Cheikh Kaher: «Il est autorisé aux joueurs de rompre le jeûne»
Le président de la Commission nationale des fetwas au Haut conseil islamique, cheikh Mohamed-Chérif Kaher a dit qu’il est autorisé aux joueurs algériens de rompre le jeûne lorsqu’ils s’apprêtent à jouer, tandis que cheikh Ayadi a mis en garde contre la négligence de la prière surérogatoire (tarawih) pendant le Ramadhan.
Dans une déclaration à Echorouk, cheikh Mohamed-Chérif Kaher a dit que cheikh Mohamed El Ghazali a déjà tranché la question du jeûne en jouant, affirmant qu’il est autorisé aux joueurs de rompre le jeûne car, selon lui, ces matchs font promouvoir le statut du pays dans le concert des nations et que l’amour de la patrie est une sorte de croyance.
Cependant, il a préconisé aux joueurs de dormir avec l’intention de jeûner le lendemain et le joueur pourra ainsi rompre le jeûne en s’apprêtant à jouer, notamment s’il craint la fatigue, tout comme il pourra poursuivre le jeûne s’il n’est pas incorporé.

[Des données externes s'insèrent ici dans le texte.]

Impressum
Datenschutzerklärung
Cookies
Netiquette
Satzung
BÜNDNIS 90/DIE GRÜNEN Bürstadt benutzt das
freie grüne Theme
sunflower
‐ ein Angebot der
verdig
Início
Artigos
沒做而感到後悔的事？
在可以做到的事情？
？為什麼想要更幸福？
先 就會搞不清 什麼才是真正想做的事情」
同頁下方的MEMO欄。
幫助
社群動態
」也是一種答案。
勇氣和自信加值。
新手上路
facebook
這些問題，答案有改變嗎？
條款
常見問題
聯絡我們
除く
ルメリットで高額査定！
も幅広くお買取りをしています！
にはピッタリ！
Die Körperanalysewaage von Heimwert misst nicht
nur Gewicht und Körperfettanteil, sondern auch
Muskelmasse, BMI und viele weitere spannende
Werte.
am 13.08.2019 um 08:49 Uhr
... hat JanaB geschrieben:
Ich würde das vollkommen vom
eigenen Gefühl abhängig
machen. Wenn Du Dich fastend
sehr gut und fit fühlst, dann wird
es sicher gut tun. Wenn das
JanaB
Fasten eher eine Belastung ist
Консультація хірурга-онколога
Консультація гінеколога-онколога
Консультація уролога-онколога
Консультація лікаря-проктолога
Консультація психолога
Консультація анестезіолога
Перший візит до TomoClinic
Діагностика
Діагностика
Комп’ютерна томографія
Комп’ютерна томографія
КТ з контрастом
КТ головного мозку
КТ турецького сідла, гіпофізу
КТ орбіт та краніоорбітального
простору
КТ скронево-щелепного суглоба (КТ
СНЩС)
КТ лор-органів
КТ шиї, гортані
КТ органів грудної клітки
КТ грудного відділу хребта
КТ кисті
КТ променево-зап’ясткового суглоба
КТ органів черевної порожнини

Selon les justifications du Cheikh, la rupture de jeûne ne concerne que les joueurs et non pas les supporters, car pour Docteur Kaher, le recours à la rupture de jeûne ne se fait que sous certaines conditions, comme la fatigue ou l’incapacité de poursuivre le jeûne jusqu’au coucher du soleil.
Dans un même contexte, cheikh Youcef Ayadi a appelé l’ensemble des Algériens à ne pas suivre la Coupe du monde en négligeant la prière surérogatoire (tarawih) et de perdre leur temps dans des débats sur le foot au détriment de la prière et la récitation du Coran durant le mois sacré. Pour cheikh Ayadi, la prière de tarawih est de la Sunna, mais il ne faut pas chercher de prétexte pour ne pas l’accomplir. Du moins, il faut faire la prière dans la mosquée, ajoute cheikh Ayadi, et accomplir la prière surérogatoire le soir avant le lever du jour.
Par ailleurs, il a mis en garde contre l’évocation de ce qui se passe durant ces matchs pendant le jeûne, de sorte que « leur jeûne soit juste », rappelant que certains jeunes « ne trouvent pas de problème pour publier des photos des supportrices sur les réseaux sociaux ».